Grainy Maple Sriracha Mustard

Take your condiment game to the next level with this flavour-bomb.

The recipe

Grainy maple sriracha mustard

Grainy Maple Sriracha Mustard

trevor
A funky fermented sweet and spicy mustard, full of texture, with a peppery kick.
Prep Time 15 minutes
Cook Time 0 minutes
Fermentation 7 days

Equipment

  • Spice grinder (or, mortar and pestle)
  • Small mixing bowl
  • Plastic wrap

Ingredients
  

  • cup Yellow mustard seed Or, a combination of yellow and brown seed
  • 3 tbsp Mustard powder
  • 1 tsp White peppercorns Or, 3/4 tsp white pepper
  • ½ cup Apple cider vinegar
  • cup Maple syrup Real maple syrup, not table syrup!
  • 1 tbsp Sriracha
  • ¼ cup water

Instructions
 

Making the Mustard

  • Divide the mustard seed in two equal portions.
  • Pulse half the mustard seeds in the spice grinder until they are broken up, but not powdered. Look for most of the seeds split in half. This adds additional texture to the mustard.
  • Grind the white peppercorns in the spice grinder until reduced to a fine powder.
  • Combine all ingredients in a small mixing bowl.
  • Mix well with a spoon until the mixture is completely combined.
  • Cover the bowl with plastic wrap.
  • Set aside out of sunlight at room temperature to allow the flavours to marry and fermentation to take place.

Fermentation

  • For very acidic, sharp mustard: Let sit overnight before use.
  • For acidic mustard: Let ferment for 3 days before use.
  • For a balanced mustard: Let ferment for 5 days before use.
  • For mellower, funky mustard: Let ferment for 7 days before use.

Storage

  • Seal in an airtight container and refrigerate.

Notes

White pepper – leave it in or take it out
I have done this both ways. White pepper is pretty overpowering. I really like the flavours I get from the well-fermented version of this recipe (7 days) with the white pepper. There’s a very cool wave-like series of flavours you get with that combination. First the funk, then the spicy-sweet, then the pepper kick as a finish. But if you’re looking for a slightly less-bold flavour, reduce the white pepper to 1/4 tsp or leave it out entirely. 
A note on fermentation
You can use the mustard right out of the bowl when you mix it all up or you can let it ferment for a while. Longer fermentation will change the balance from spicy and acidic to a rounder, more funky taste, which will affect how you use it a little bit.
A “younger,” less-fermented mustard is better for veggies but the funkier one is better with meats. At least in my experience.
At the 7-day mark, you should see some activity in the mustard. A little bit of bubbling here and there is a good indicator that your mustard is ready to go.  
Where do I use this? 
Anywhere you’d use a honey mustard or a Dijon you can swap this in and get more complex flavours and textures.
Meats
This mustard is excellent on grilled meats. It’s really nice on pork, phenomenal on a barbecued sausage on a bun, very good on a burger. I would say that it’s okay with ham, but not where I’d go first as a pairing. I also really like it in a sandwich with roast turkey or salami and some sharp cheddar cheese. 
Veggies
One of our favourite uses for this mustard is to toss some steamed or roasted green beans in it. Add a glug of good extra-virgin olive oil and a little salt. It also makes a very good addition to a vinaigrette.
Keyword grainy, maple, mustard, sriracha

Obligatory Recipe Story

Following a trip, my sister and her fiancé gifted me a jar of mustard from Butterfly Bakery in Vermont. It claimed to be of the maple sriracha variety. It was delicious and changed many meals for the better. But as I was washing the empty jar to recycle it, I noticed something. The ingredients.

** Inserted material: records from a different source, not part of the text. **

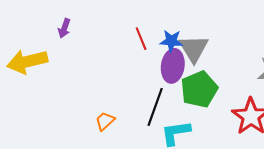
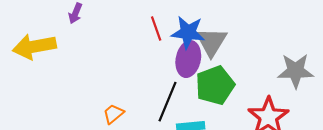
blue star: (171, 41) -> (188, 33), size x1.4

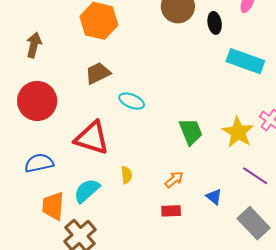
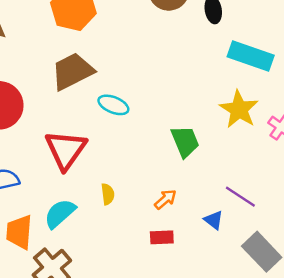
brown trapezoid: (98, 73) -> (72, 71), size x1.4
yellow star: (238, 132) -> (239, 109), moved
red triangle: (92, 138) -> (66, 150), turned 48
purple line: (255, 176) -> (240, 197), moved

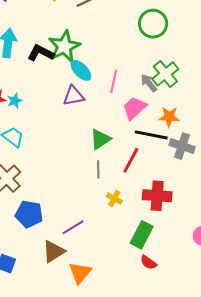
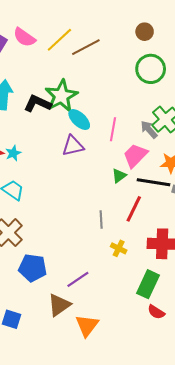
green triangle: (100, 139) -> (119, 176), moved, size x0.7

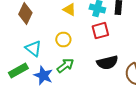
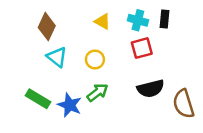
cyan triangle: (33, 48) -> (57, 57), moved
green rectangle: (18, 70) -> (38, 99), turned 60

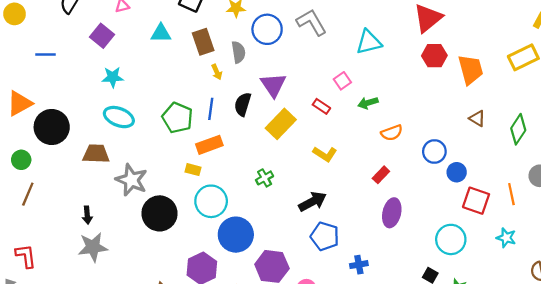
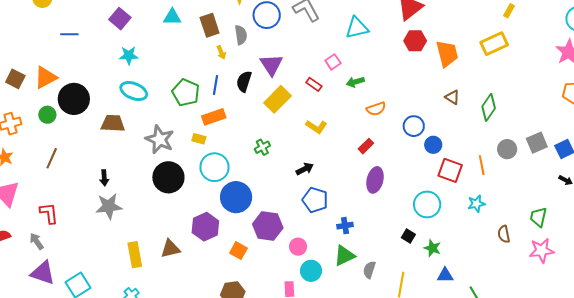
green circle: (21, 160) -> (47, 115), moved
gray star: (131, 180) -> (160, 139), moved
black arrow: (313, 202) -> (305, 169), size x0.7
cyan star: (506, 238) -> (476, 204), turned -30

The mustard come [sic] in an 8 oz jar and is made with organic Canadian yellow and brown mustard seed, organic white vinegar, salt plus Vermont maple syrup and local Vermont garlic and jalapeno

via https://www.pepperexplosion.com/butterfly-bakery-vt-maple-sriracha-mustard/

Wait, where’s the ‘rach?

So I originally created this out of sheer spite, wanting an actual maple sriracha mustard.

Grainy maple sriracha mustard in a jar

The fermentation part came from our appreciation of Brad Leone’s series on Bon Appétit, It’s Alive. It’s a series about fermentation, and Brad made a video about making mustard. That video served as the starting point for this recipe.

Okay, let’s talk about that green bean suggestion in the recipe. This is literally the best way I’ve ever found to eat green beans. You want a couple of big handfuls of crisp (but cooked) green beans, either briefly steamed, blanched, or roasted. Throw them in a bowl with a tablespoon of mustard, a glug of extra-virgin olive oil. Toss everything until the green beans are coated. Suddenly, the potatoes are everyone’s second-favourite side dish.

A quick housekeeping note – other than the Pizzeria post back in 2014, I think that this is the first recipe on the site. Please do let me know how you like it. Food is arguably what I make most often at home, and it’s one of the things that brings us together most. I try to be a proponent of the idea that “making” isn’t limited to STEAM fields. It can be any productive creative endeavour. I think documenting and sharing more of these recipes is a great way to showcase that.